O passo seguinte é redesenhar seu orçamento realisticamente. Você precisa mapear todos os gastos, desde os indispensáveis até aqueles que parecem importantes, mas não resistem a uma análise mais criteriosa. Já parou, por exemplo, para pensar quanto custa manter um carro? Seguro, revisão, IPVA, estacionamento… Considere se mudar para um local com aluguel mais barato. Ou vender o imóvel e ir para um menor, aplicando a diferença. Seja severo com as pequenas despesas arbitrárias que fazem o dinheiro escoar ralo abaixo: um chope com os amigos, uma peça de roupa em liquidação mas da qual você não precisa. Em hipótese alguma entre no círculo vicioso do cheque especial e dos juros dos cartões de crédito. Ainda vai ficar faltando? Então, além de buscar uma recolocação no mercado, enquanto seu currículo está “fresquinho”, é hora de identificar novas fontes de renda: um hobby, como cozinhar ou fazer artesanato, pode se transformar numa atividade profissional. Ou sua formação em TI pode ser canalizada para dar assistência a quem tem problemas com os computadores em casa. Use sua rede de parentes e conhecidos para divulgar seus serviços.
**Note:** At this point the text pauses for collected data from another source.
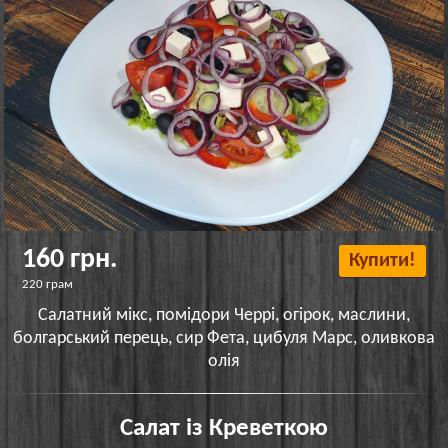
160 грн.
Купити!
220 грам
Салатний мікс, помідори Черрі, огірок, маслини,
болгарський перець, сир Фета, цибуля Марс, оливкова
олія
Салат із Креветкою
Esse blog já mostrou como, inclusive, não depender da previdência. No livro “4 dimensões de uma vida em equilíbrio”, os autores Denise Hills, Jurandir Macedo e Martin Iglesias usaram quatro números para medir a saúde do dinheiro guardado ao longo da vida: 1-3-6-9. O número 1 seria o valor da poupança recomendável para uma pessoa com 35 anos: nessa idade, o ideal seria ter o equivalente a um ano de salário em algum tipo de investimento. O número 3 seria o valor de poupança para quem chegasse aos 45 anos: três anos de salário. Aos 55 anos, seriam seis anos de salário e, aos 65 anos, nove anos de salário – o que permitiria a tão sonhada segurança. Resumo da ópera: quanto antes começar, melhor.